Why Apotex Prevailed: Zogenix argued that the Magistrate Judge incorrectly interpreted Apotex’s label and ignored its allegations about how a physician would read the label. In particular, Zogenix argued that Apotex’s label encouraged infringing uses—namely, the co-administration of fenfluramine and stiripentol. First, Zogenix stated that § 12.1of Apotex’s label—which warns of an association between drugs like fenfluramine and certain cardiac side-effects—encouraged lower doses of fenfluramine. Second, Zogenix averred that the dosing instructions in §§ 2.3, 2.4, 7.1, and 8.6 instruct that administering stiripentol with fenfluramine enables lower dosages of fenfluramine. Third, Zogenix argued that the label instructs that administering fenfluramine with other AEDs—specifically, stiripentol—is safe and effective for treating seizures associated with Dravet syndrome.

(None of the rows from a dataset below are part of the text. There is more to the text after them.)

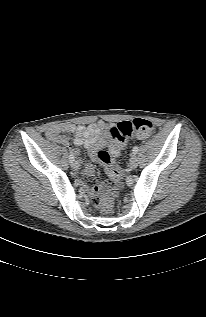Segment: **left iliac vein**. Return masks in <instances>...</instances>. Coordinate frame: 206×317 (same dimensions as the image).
I'll return each mask as SVG.
<instances>
[{"label":"left iliac vein","instance_id":"obj_1","mask_svg":"<svg viewBox=\"0 0 206 317\" xmlns=\"http://www.w3.org/2000/svg\"><path fill=\"white\" fill-rule=\"evenodd\" d=\"M138 165V158L136 155H132L129 162V168L135 169Z\"/></svg>","mask_w":206,"mask_h":317}]
</instances>
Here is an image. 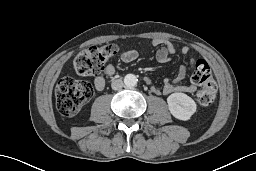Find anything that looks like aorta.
I'll return each instance as SVG.
<instances>
[{
  "instance_id": "762f6f07",
  "label": "aorta",
  "mask_w": 256,
  "mask_h": 171,
  "mask_svg": "<svg viewBox=\"0 0 256 171\" xmlns=\"http://www.w3.org/2000/svg\"><path fill=\"white\" fill-rule=\"evenodd\" d=\"M138 79L134 74H127L124 77V84L129 87L133 88L137 85Z\"/></svg>"
}]
</instances>
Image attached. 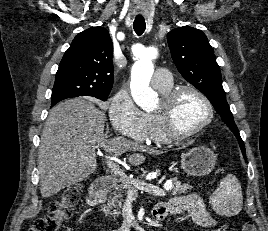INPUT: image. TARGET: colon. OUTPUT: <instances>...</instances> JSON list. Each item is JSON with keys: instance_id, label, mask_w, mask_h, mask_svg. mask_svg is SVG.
<instances>
[{"instance_id": "1", "label": "colon", "mask_w": 268, "mask_h": 231, "mask_svg": "<svg viewBox=\"0 0 268 231\" xmlns=\"http://www.w3.org/2000/svg\"><path fill=\"white\" fill-rule=\"evenodd\" d=\"M79 199V186L67 188L58 200L49 204L48 213L35 220L30 231H58L62 223L71 216L73 208ZM242 231H257L256 224L252 221H247Z\"/></svg>"}]
</instances>
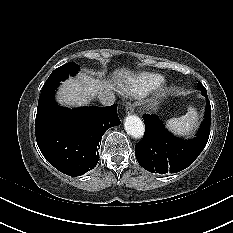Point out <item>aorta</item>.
<instances>
[{
	"mask_svg": "<svg viewBox=\"0 0 233 233\" xmlns=\"http://www.w3.org/2000/svg\"><path fill=\"white\" fill-rule=\"evenodd\" d=\"M124 128L133 138H142L145 132L143 121L136 115H128L125 119Z\"/></svg>",
	"mask_w": 233,
	"mask_h": 233,
	"instance_id": "1",
	"label": "aorta"
}]
</instances>
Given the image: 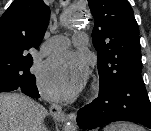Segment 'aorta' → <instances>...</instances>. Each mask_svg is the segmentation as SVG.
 Listing matches in <instances>:
<instances>
[{"label": "aorta", "mask_w": 151, "mask_h": 131, "mask_svg": "<svg viewBox=\"0 0 151 131\" xmlns=\"http://www.w3.org/2000/svg\"><path fill=\"white\" fill-rule=\"evenodd\" d=\"M73 24H75V25H77V26H79V25H81L82 24V21H81V18H80V16H78L77 18H75L74 20H73ZM76 125H74L73 123H71V122H68L66 125H65V127H64V131H76Z\"/></svg>", "instance_id": "obj_1"}]
</instances>
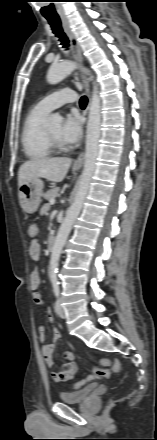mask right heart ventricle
Listing matches in <instances>:
<instances>
[{
	"label": "right heart ventricle",
	"instance_id": "e07e8e85",
	"mask_svg": "<svg viewBox=\"0 0 157 440\" xmlns=\"http://www.w3.org/2000/svg\"><path fill=\"white\" fill-rule=\"evenodd\" d=\"M47 113L34 107L25 117L21 141L25 154L30 158H43L53 153V147L46 136L44 121Z\"/></svg>",
	"mask_w": 157,
	"mask_h": 440
}]
</instances>
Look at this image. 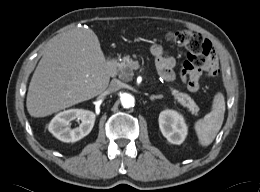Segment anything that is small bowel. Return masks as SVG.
Returning <instances> with one entry per match:
<instances>
[{"mask_svg": "<svg viewBox=\"0 0 260 192\" xmlns=\"http://www.w3.org/2000/svg\"><path fill=\"white\" fill-rule=\"evenodd\" d=\"M150 53L155 59V64L159 75L165 82H171L175 78V73L173 68L175 66V59L171 56H165L163 53V48L159 44H153L150 47ZM217 62V59H216ZM218 73V63L215 67L206 66L200 73L198 78L197 88L195 90L190 91H197L199 89V80L203 75L214 76Z\"/></svg>", "mask_w": 260, "mask_h": 192, "instance_id": "small-bowel-1", "label": "small bowel"}]
</instances>
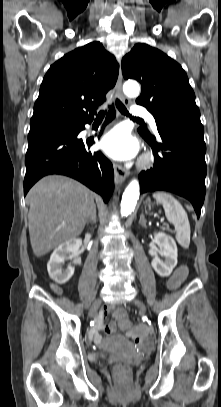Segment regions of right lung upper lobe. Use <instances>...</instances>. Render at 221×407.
Wrapping results in <instances>:
<instances>
[{"label": "right lung upper lobe", "instance_id": "obj_1", "mask_svg": "<svg viewBox=\"0 0 221 407\" xmlns=\"http://www.w3.org/2000/svg\"><path fill=\"white\" fill-rule=\"evenodd\" d=\"M119 66L100 42L66 54L46 73L34 105L30 128L80 124L93 119L96 107L113 88Z\"/></svg>", "mask_w": 221, "mask_h": 407}]
</instances>
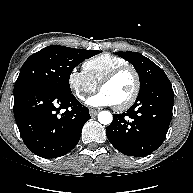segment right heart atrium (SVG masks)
Masks as SVG:
<instances>
[{"instance_id": "d8ad5b80", "label": "right heart atrium", "mask_w": 193, "mask_h": 193, "mask_svg": "<svg viewBox=\"0 0 193 193\" xmlns=\"http://www.w3.org/2000/svg\"><path fill=\"white\" fill-rule=\"evenodd\" d=\"M67 81L70 90L79 101H84L96 89V84L88 78L85 72L76 68L69 72Z\"/></svg>"}]
</instances>
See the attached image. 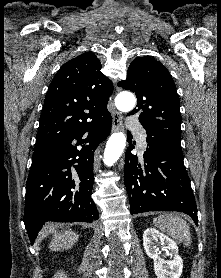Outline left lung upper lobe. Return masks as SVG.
<instances>
[{
	"label": "left lung upper lobe",
	"instance_id": "1",
	"mask_svg": "<svg viewBox=\"0 0 221 278\" xmlns=\"http://www.w3.org/2000/svg\"><path fill=\"white\" fill-rule=\"evenodd\" d=\"M118 86L136 94L139 121L147 137L171 136L181 138L180 103L175 83L161 62L151 57L135 58L127 78Z\"/></svg>",
	"mask_w": 221,
	"mask_h": 278
}]
</instances>
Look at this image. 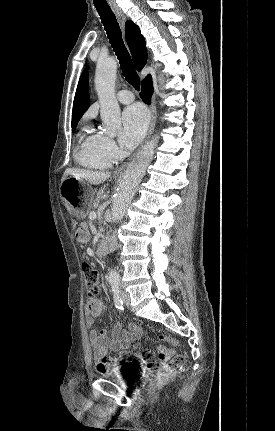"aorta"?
Here are the masks:
<instances>
[{"label": "aorta", "mask_w": 275, "mask_h": 431, "mask_svg": "<svg viewBox=\"0 0 275 431\" xmlns=\"http://www.w3.org/2000/svg\"><path fill=\"white\" fill-rule=\"evenodd\" d=\"M116 71L117 62L115 58L109 57L98 61L95 73V88L100 102L103 131L111 137L121 129L120 107L115 98ZM159 80L162 81V78L160 77ZM156 145L157 138L155 137L142 148L124 172L111 208L113 222H118L123 218L138 184L153 159ZM119 281V273L116 270H110L109 282L118 283Z\"/></svg>", "instance_id": "obj_1"}]
</instances>
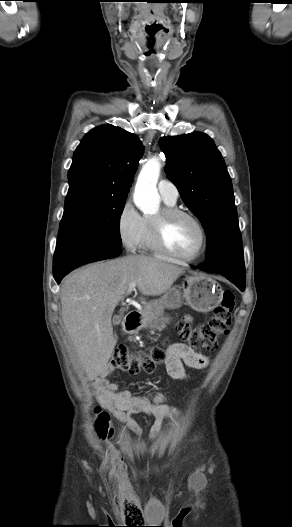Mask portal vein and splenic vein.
Returning <instances> with one entry per match:
<instances>
[{"instance_id":"1","label":"portal vein and splenic vein","mask_w":292,"mask_h":527,"mask_svg":"<svg viewBox=\"0 0 292 527\" xmlns=\"http://www.w3.org/2000/svg\"><path fill=\"white\" fill-rule=\"evenodd\" d=\"M136 285H137V282L130 283L129 288L127 290V294H130L131 291H133L135 289Z\"/></svg>"}]
</instances>
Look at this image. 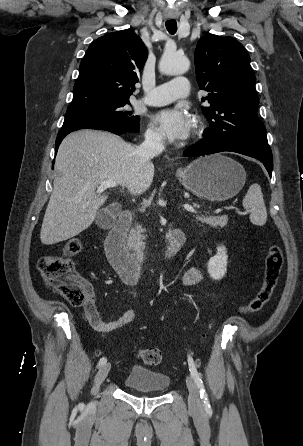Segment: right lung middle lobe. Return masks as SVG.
<instances>
[{
    "instance_id": "1",
    "label": "right lung middle lobe",
    "mask_w": 303,
    "mask_h": 446,
    "mask_svg": "<svg viewBox=\"0 0 303 446\" xmlns=\"http://www.w3.org/2000/svg\"><path fill=\"white\" fill-rule=\"evenodd\" d=\"M129 101H119L111 104L99 105L85 109L67 110L62 128L85 120H104L116 123L130 132L137 133L139 117L123 110Z\"/></svg>"
}]
</instances>
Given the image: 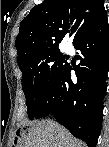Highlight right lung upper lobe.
<instances>
[{
	"instance_id": "cb5924a9",
	"label": "right lung upper lobe",
	"mask_w": 109,
	"mask_h": 147,
	"mask_svg": "<svg viewBox=\"0 0 109 147\" xmlns=\"http://www.w3.org/2000/svg\"><path fill=\"white\" fill-rule=\"evenodd\" d=\"M103 17H106L103 0H44L20 24L15 42L19 67L58 50L69 31L75 35V43Z\"/></svg>"
}]
</instances>
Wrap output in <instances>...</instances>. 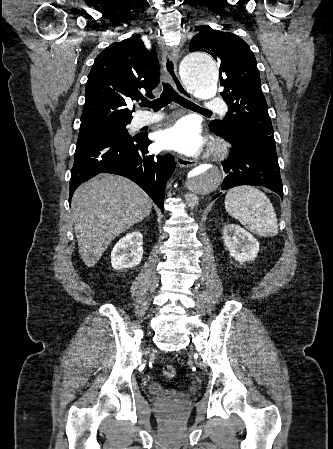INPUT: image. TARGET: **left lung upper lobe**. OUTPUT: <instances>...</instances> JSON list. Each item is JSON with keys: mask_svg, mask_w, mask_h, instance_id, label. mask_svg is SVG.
<instances>
[{"mask_svg": "<svg viewBox=\"0 0 333 449\" xmlns=\"http://www.w3.org/2000/svg\"><path fill=\"white\" fill-rule=\"evenodd\" d=\"M189 50L207 52L221 66V96L228 113L223 121L209 124L211 131L231 139L252 138L276 150L256 59L248 44L233 33L206 27L192 38Z\"/></svg>", "mask_w": 333, "mask_h": 449, "instance_id": "obj_1", "label": "left lung upper lobe"}]
</instances>
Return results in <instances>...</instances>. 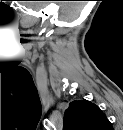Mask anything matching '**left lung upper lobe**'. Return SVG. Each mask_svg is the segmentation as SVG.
Segmentation results:
<instances>
[{
	"label": "left lung upper lobe",
	"mask_w": 123,
	"mask_h": 130,
	"mask_svg": "<svg viewBox=\"0 0 123 130\" xmlns=\"http://www.w3.org/2000/svg\"><path fill=\"white\" fill-rule=\"evenodd\" d=\"M65 130H111L112 125L102 110L88 100L74 101L64 115Z\"/></svg>",
	"instance_id": "1"
}]
</instances>
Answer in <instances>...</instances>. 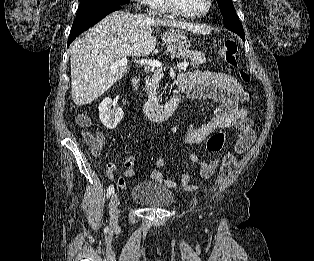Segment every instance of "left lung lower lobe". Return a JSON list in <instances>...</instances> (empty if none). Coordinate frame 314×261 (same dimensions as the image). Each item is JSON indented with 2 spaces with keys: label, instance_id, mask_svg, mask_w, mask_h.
<instances>
[{
  "label": "left lung lower lobe",
  "instance_id": "left-lung-lower-lobe-1",
  "mask_svg": "<svg viewBox=\"0 0 314 261\" xmlns=\"http://www.w3.org/2000/svg\"><path fill=\"white\" fill-rule=\"evenodd\" d=\"M239 36L242 38V40H245V35L244 34H241Z\"/></svg>",
  "mask_w": 314,
  "mask_h": 261
}]
</instances>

The court was not persuaded. As to § 12.1, the court found Zogenix’s arguments were without merit because “warnings are not an instruction.” Specifically, § 12.1 did not instruct physicians to administer lower doses of fenfluramine, meaning that although some users might infringe, the proposed label nevertheless did not instruct users to perform the patented method. Further, the court explained that Zogenix’s argument that the phrase “another AED” means stiripentol to the exclusion of other AEDs did not align with the plain language of the label. Finally, the court agreed with the Magistrate Judge that even if the reference to AEDs somehow encompassed an infringing use of fenfluramine in combination with stiripentol, the label’s inclusion of both infringing and non-infringing uses was not sufficient to plead encouragement of the patented use.